:: Stored dataset items ::

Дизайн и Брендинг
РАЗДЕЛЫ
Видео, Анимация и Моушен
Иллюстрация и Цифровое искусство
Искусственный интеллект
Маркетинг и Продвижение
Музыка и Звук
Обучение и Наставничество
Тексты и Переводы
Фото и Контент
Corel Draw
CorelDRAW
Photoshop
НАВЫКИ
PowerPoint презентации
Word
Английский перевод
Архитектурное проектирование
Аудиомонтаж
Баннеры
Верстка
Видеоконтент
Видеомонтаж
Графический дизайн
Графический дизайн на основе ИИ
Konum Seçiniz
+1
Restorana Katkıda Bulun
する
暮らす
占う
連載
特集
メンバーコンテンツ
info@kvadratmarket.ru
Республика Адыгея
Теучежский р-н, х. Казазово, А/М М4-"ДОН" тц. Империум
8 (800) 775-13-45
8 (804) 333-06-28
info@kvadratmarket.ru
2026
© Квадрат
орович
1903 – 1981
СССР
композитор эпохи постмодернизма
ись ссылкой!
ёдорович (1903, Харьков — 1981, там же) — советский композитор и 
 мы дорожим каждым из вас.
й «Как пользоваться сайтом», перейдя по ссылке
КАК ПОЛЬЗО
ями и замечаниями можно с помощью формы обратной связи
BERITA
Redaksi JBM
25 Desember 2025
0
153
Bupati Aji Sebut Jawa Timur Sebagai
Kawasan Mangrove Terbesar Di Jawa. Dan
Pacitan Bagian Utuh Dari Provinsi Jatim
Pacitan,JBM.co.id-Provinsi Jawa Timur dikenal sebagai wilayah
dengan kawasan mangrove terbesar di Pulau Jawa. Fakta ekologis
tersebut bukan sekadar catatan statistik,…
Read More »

:: About this exercise ::
Which of the lines above carry the string "Графический"? Copy every one.

:: Solution to this exercise ::
Графический дизайн
Графический дизайн на основе ИИ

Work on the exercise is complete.